On the other hand, almost every one of us in business can remember that one special manager in their career who exemplifies the norm, who commanded our trust, and treated us with respect, even in the toughest of business crises.
In an effort to be a better business advisor, and recognizing that the answer is not usually as simple as a single dimension, I have asked my own sample of employees at all levels for a list of key traits or attributes they see in great managers, resulting in the following list of ten top positive traits of a good boss:
1. Clearly communicates performance expectations. Even your best performers don’t like to be surprised after the fact by unknown expectations. One of the easiest ways to avoid surprises is to set deliverable milestone targets for each employee for every period. Then review the performance versus the roadmap and deliverables on a weekly basis.
2. Shows leadership as well as management skills. As Drucker said, “management is doing things right; leadership is doing the right things.” Every employee appreciates guidance on both – to do the right thing at the right point in time, towards attainment of the organization’s goals, as well as employee satisfaction and perceived productivity.
3. Demonstrates extensive and current domain knowledge.
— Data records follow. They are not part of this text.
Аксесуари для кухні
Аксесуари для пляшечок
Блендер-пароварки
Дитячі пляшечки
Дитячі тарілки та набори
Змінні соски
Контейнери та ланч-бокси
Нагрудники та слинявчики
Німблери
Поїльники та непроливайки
Good bosses demonstrate relevant expertise and confidence about that knowledge, as well as the common sense to make quick productive decisions. This requires continuous learning, an ability to think outside the box, and the flexibility to change as the market and technology changes.
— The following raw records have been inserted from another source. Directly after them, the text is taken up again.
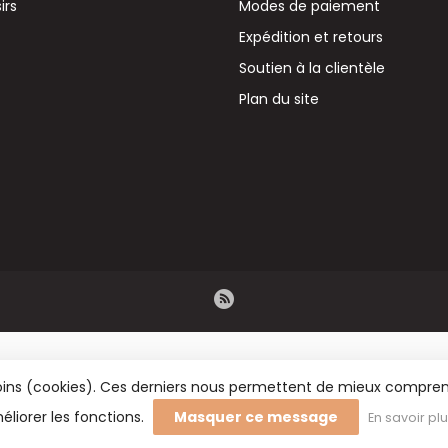
irs
Modes de paiement
Expédition et retours
Soutien à la clientèle
Plan du site
émoins (cookies). Ces derniers nous permettent de mieux comprend
éliorer les fonctions.
Masquer ce message
En savoir pl
rs BV - Vente en gros de fleurs séchées, de fournitures de fleuristerie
4. Possesses foresight and skills to plan and delegate. Great managers make it a point to understand the specific strengths of team members, and then scheduling tasks and delegating to the right people to get tasks done within deadlines. The best managers are guides and coaches, with a concrete plan based on goals, not just crisis commanders.
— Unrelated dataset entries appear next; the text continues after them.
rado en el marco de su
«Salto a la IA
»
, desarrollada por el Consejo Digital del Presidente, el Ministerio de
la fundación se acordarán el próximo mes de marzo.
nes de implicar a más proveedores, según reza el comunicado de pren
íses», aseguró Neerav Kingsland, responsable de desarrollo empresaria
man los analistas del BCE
5. Provides positive and timely employee recognition. Most employees are more motivated by recognition than by money. You must immediately recognize team members, formally and informally, when they complete something successfully or show initiative. Over the long-term, make sure they get more positive than negative recognition.
6. Is an active listener, and provides immediate feedback. Listening to what is said, as well as what is not said, is of the utmost importance. It is demoralizing to an employee to be speaking to a supervisor who is interrupted for a phone call. Good managers plan for feedback sessions, and pick a venue that is conducive to discussion and adequate time.
7. Stays cool and calm in tough business situations. A great manager is an effective communicator and a composed individual, with a proven tolerance for ambiguity. He or she never loses their cool, keeps their ego in check, and is able to correct team members without emotional body language or statements. They don’t always have to be right.
8. Shows empathy for individual problems and challenges. This refers to the ability to “walk in another person’s shoes”, and to have insight into the thoughts, and the emotional reactions of individuals faced with change or the need to change. Empathy is suspending judgment of another’s actions or reactions, while treating them with sensitivity.
9. Provides a role model for honesty, integrity, and humility. Simply put, today’s managers live in glass houses. Everything that a manager does is seen by employees. If a manager says one thing and does another, employees broadcast it. Managers must be straightforward in all words and actions, including admitting weaknesses and mistakes.
10. Always displays a positive sense of humor. People of all demographics respond to humor, and respect managers who can find humor even in tough business and personal situations. The majority of people are able to be amused at something funny, and see an irony. One of the most frequently cited attractions to a manager is their sense of humor.
Since most of these traits must seem intuitively obvious, it’s hard for me to understand why so many managers and employees miss on expectations. Perhaps it’s time for employees and team members to adopt and display these traits as well, especially the one about empathy for the challenges that your manager is facing. Only then can it be a win-win relationship for both parties.